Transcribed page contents
-- Opening Marker --

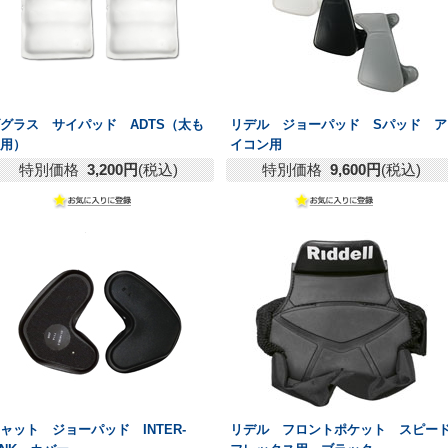
グラス サイパッド ADTS（太も
リデル ジョーパッド Sパッド ア
も用）
イコン用
特別価格
3,200円
(税込)
特別価格
9,600円
(税込)
ャット ジョーパッド INTER-
リデル フロントポケット スピー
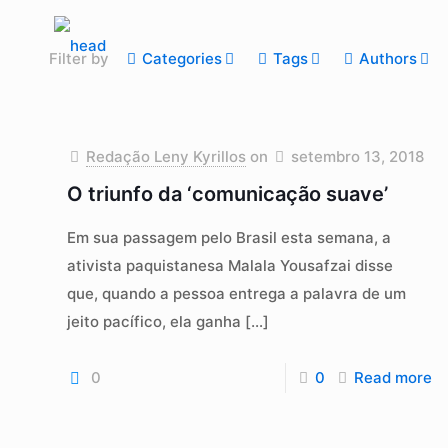
Filter by
Categories
Tags
Authors
Redação Leny Kyrillos
on
setembro 13, 2018
O triunfo da ‘comunicação suave’
Em sua passagem pelo Brasil esta semana, a
ativista paquistanesa Malala Yousafzai disse
que, quando a pessoa entrega a palavra de um
jeito pacífico, ela ganha
[…]
0
0
Read more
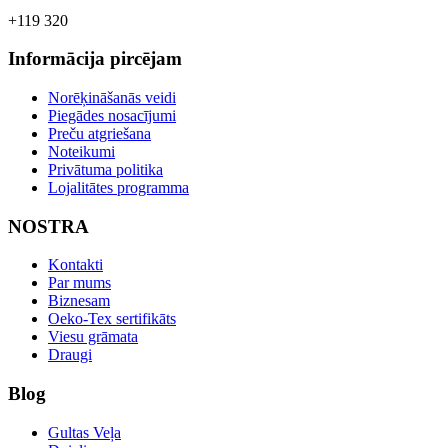
+119 320
Informācija pircējam
Norēķināšanās veidi
Piegādes nosacījumi
Preču atgriešana
Noteikumi
Privātuma politika
Lojalitātes programma
NOSTRA
Kontakti
Par mums
Biznesam
Oeko-Tex sertifikāts
Viesu grāmata
Draugi
Blog
Gultas Veļa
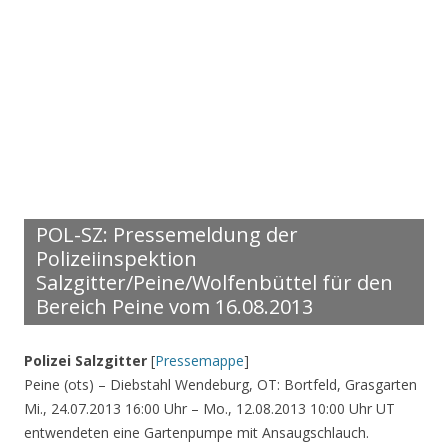
POL-SZ: Pressemeldung der
Polizeiinspektion
Salzgitter/Peine/Wolfenbüttel für den
Bereich Peine vom 16.08.2013
Polizei Salzgitter
[
Pressemappe
]
Peine (ots) – Diebstahl Wendeburg, OT: Bortfeld, Grasgarten
Mi., 24.07.2013 16:00 Uhr – Mo., 12.08.2013 10:00 Uhr UT
entwendeten eine Gartenpumpe mit Ansaugschlauch.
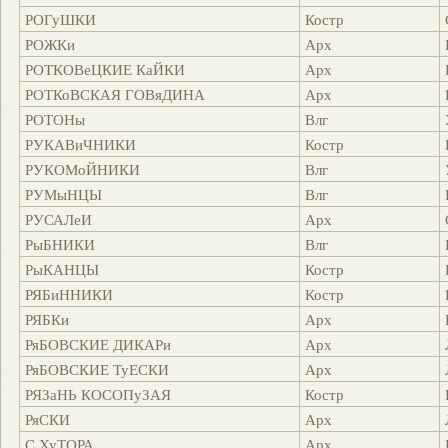
РОГуШКИ
Костр
РОЖКи
Арх
РОТКОВеЦКИЕ КаЙКИ
Арх
РОТКоВСКАЯ ГОВяДИНА
Арх
РОТОНы
Влг
РУКАВиЧНИКИ
Костр
РУКОМоЙНИКИ
Влг
РУМыНЦЫ
Влг
РУСАЛеИ
Арх
РыБНИКИ
Влг
РыКАНЦЫ
Костр
РЯБиННИКИ
Костр
РЯБКи
Арх
РяБОВСКИЕ ДИКАРи
Арх
РяБОВСКИЕ ТуЕСКИ
Арх
РЯЗаНЬ КОСОПуЗАЯ
Костр
РяСКИ
Арх
С ХуТОРА
Арх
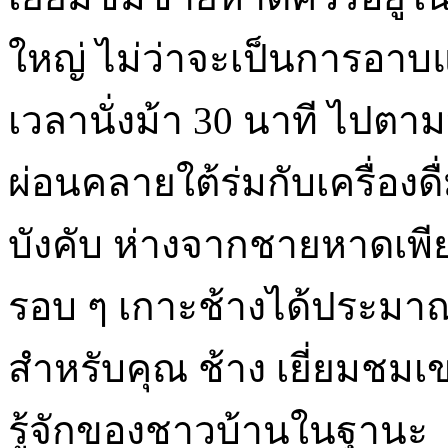
ใหญ่ ไม่ว่าจะเป็นการอาบแ
เวลานั่งม้า 30 นาที ไปต
ผ่อนคลายใต้ร่มกับเครื่อง
บังคับ ห่างจากชายหาดเพี
รอบ ๆ เกาะช้างได้ประมาณ
สำหรับคุณ ช้าง เยี่ยมชมเขาต
รู้จักของชาวบ้านในฐานะ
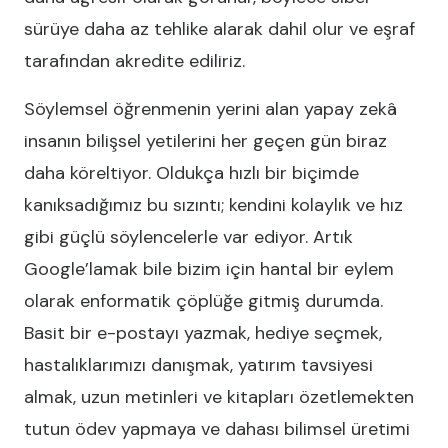
sürüye daha az tehlike alarak dahil olur ve eşraf
tarafından akredite ediliriz.
Söylemsel öğrenmenin yerini alan yapay zekâ
insanın bilişsel yetilerini her geçen gün biraz
daha köreltiyor. Oldukça hızlı bir biçimde
kanıksadığımız bu sızıntı; kendini kolaylık ve hız
gibi güçlü söylencelerle var ediyor. Artık
Google’lamak bile bizim için hantal bir eylem
olarak enformatik çöplüğe gitmiş durumda.
Basit bir e-postayı yazmak, hediye seçmek,
hastalıklarımızı danışmak, yatırım tavsiyesi
almak, uzun metinleri ve kitapları özetlemekten
tutun ödev yapmaya ve dahası bilimsel üretimi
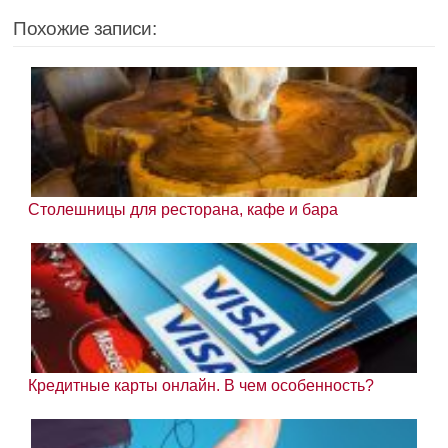
Похожие записи:
Столешницы для ресторана, кафе и бара
Кредитные карты онлайн. В чем особенность?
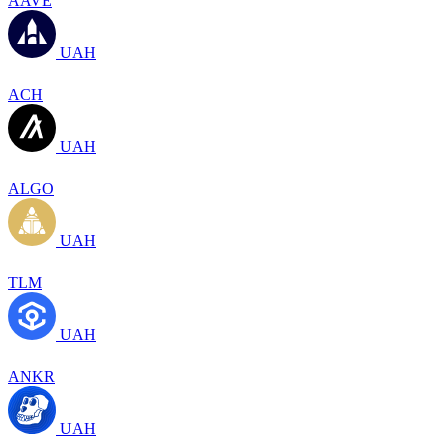
AAVE
UAH
ACH
UAH
ALGO
UAH
TLM
UAH
ANKR
UAH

-- Closing Marker --

The copy should hold exactly the lines above from the one with "РяБОВСКИЕ ТуЕСКИ" through the one with "รู้จักของชาวบ้านในฐานะ", both ends counted, and no pictures at all.

РяБОВСКИЕ ТуЕСКИ
Арх
РЯЗаНЬ КОСОПуЗАЯ
Костр
РяСКИ
Арх
С ХуТОРА
Арх
ใหญ่ ไม่ว่าจะเป็นการอาบแ
เวลานั่งม้า 30 นาที ไปต
ผ่อนคลายใต้ร่มกับเครื่อง
บังคับ ห่างจากชายหาดเพี
รอบ ๆ เกาะช้างได้ประมาณ
สำหรับคุณ ช้าง เยี่ยมชมเขาต
รู้จักของชาวบ้านในฐานะ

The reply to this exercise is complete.